27. A method as claimed in claim 26, characterized in that:
the step of comparing comprises ranking the prototype vector
signals in order of the estimated closeness of each prototype
vector signal to each feature vector signal to obtain a rank score
for each feature vector signal and each prototype vector signal;
and
the prototype match score for a feature vector signal and each
prototype vector signal comprises the rank score for the feature
vector signal and the prototype vector signal.
28. A method as claimed in claim 27, characterized in that each
speech unit model represents the corresponding speech unit in a
unique context of prior and subsequent speech units.
29. A method as claimed in claim 28, characterized in that each
speech unit is a phoneme, and each speech transition is a portion
of a phoneme.
30. A method as claimed in claim 29, characterized in that the step
of outputting comprises displaying at least one best candidate
word.
31. A speech coding apparatus comprising:
means for measuring the value of at least one feature of an
utterance over each of a series of successive time intervals to
produce a series of feature vector signals representing the feature
values;
means for storing a plurality of prototype vector signals, each
prototype vector signal having at least one parameter value;
means for comparing the closeness of the feature value of a first
feature vector signal to the parameter values of the prototype
vector signals to obtain prototype match scores for the first
feature vector signal and each prototype vector signal;
means for storing a plurality of speech transition models, each
speech transition model representing a speech transition from a
vocabulary of speech transitions, each speech transition having an
identification value, at least one speech transition being
represented by a plurality of different speech transition models,
each speech transition model having a plurality of speech
transition model outputs, each speech transition model output
comprising a prototype match score for a prototype vector signal,
each speech transition model having an output probability for each
speech transition model output;
means for generating a model match score for the first feature
vector signal and each speech transition model, each model match
score comprising the output probability for at least one prototype
match score for the first feature vector signal and a prototype
vector signal;
means for storing a plurality of speech unit models, each speech
unit model representing a speech unit comprising two or more speech
transitions, each speech unit model comprising two or more speech
transition models, each speech unit having an identification
value;
means for generating a speech unit match score for the first
feature vector signal and each speech unit, each speech unit match
score comprising the best model match score for the first feature
vector signal and all speech transition models representing speech
transitions in the speech unit; and
means for outputting the identification value of each speech unit
and the speech unit match score for the first feature vector signal
and each speech unit as a coded utterance representation signal of
the first feature vector signal.
Description
BACKGROUND OF THE INVENTION
The invention relates to speech coding devices and methods, such as
for speech recognition systems.
In speech recognition systems, it is known to model utterances of
words, phonemes, and parts of phonemes using context-independent or
context-dependent acoustic models.

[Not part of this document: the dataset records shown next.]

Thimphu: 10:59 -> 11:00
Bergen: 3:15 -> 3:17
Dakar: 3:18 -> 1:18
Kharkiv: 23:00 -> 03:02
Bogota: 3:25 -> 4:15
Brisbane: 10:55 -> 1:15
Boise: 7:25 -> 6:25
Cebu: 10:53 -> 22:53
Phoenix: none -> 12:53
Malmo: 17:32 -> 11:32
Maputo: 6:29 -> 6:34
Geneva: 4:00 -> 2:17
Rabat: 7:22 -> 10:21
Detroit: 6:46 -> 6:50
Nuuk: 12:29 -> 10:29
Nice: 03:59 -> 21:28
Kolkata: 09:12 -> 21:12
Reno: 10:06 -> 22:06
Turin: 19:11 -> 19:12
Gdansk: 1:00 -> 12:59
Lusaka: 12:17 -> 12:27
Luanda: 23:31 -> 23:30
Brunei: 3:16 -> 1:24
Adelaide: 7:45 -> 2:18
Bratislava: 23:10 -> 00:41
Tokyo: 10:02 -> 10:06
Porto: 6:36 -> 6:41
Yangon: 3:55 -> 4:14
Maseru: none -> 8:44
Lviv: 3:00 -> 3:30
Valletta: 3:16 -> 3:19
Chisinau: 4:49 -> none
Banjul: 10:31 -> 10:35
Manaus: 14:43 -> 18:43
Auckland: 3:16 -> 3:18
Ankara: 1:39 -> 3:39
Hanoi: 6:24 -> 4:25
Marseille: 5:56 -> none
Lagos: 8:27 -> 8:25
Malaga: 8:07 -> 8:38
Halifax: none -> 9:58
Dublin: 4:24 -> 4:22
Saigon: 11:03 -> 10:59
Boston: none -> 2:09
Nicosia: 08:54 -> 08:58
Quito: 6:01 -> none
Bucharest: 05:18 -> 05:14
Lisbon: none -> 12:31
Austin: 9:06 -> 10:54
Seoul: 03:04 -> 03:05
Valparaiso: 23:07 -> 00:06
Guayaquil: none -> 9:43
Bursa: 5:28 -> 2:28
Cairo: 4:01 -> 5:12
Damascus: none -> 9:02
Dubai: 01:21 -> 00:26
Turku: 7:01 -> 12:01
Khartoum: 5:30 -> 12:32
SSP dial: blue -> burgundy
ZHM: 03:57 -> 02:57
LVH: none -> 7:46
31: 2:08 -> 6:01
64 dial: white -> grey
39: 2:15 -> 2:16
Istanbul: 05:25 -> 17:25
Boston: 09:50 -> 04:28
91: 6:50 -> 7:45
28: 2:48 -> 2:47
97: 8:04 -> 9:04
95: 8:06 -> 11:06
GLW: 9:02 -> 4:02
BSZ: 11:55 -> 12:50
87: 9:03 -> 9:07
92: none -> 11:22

Context-dependent acoustic
models simulate utterances of words or portions of words in
dependence on the words or portions of words uttered before and
after. Consequently, context-dependent acoustic models are more
accurate than context-independent acoustic models. However, the
recognition of an utterance using context-dependent acoustic models
requires more computation, and therefore more time, than the
recognition of an utterance using context-independent acoustic
models.
In speech recognition systems, it is also known to provide a fast
acoustic match to quickly select a short list of candidate words,
and then to provide a detailed acoustic match to more carefully
evaluate each of the candidate words selected by the fast acoustic
match. In order to quickly select candidate words, it is known to
use context-independent acoustic models in the fast acoustic match.
In order to more carefully evaluate each candidate word selected by
the fast acoustic match, it is known to use context-dependent
acoustic models in the detailed acoustic match.
SUMMARY OF THE INVENTION
It is an object of the invention to provide a speech coding
apparatus and method for a fast acoustic match using the same
context-dependent acoustic models used in a detailed acoustic
match.
It is another object of the invention to provide a speech
recognition apparatus and method having a fast acoustic match using
the same context-dependent acoustic models used in a detailed
acoustic match.
A speech coding apparatus according to the invention comprises
means for measuring the value of at least one feature of an
utterance over each of a series of successive time intervals to
produce a series of feature vector signals representing the feature
values. Storage means store a plurality of prototype vector
signals. Each prototype vector signal has at least one parameter
value. Comparison means compare the closeness of the feature value
of a first feature vector signal to the parameter values of the
prototype vector signals to obtain prototype match scores for the
first feature vector signal and each prototype vector signal.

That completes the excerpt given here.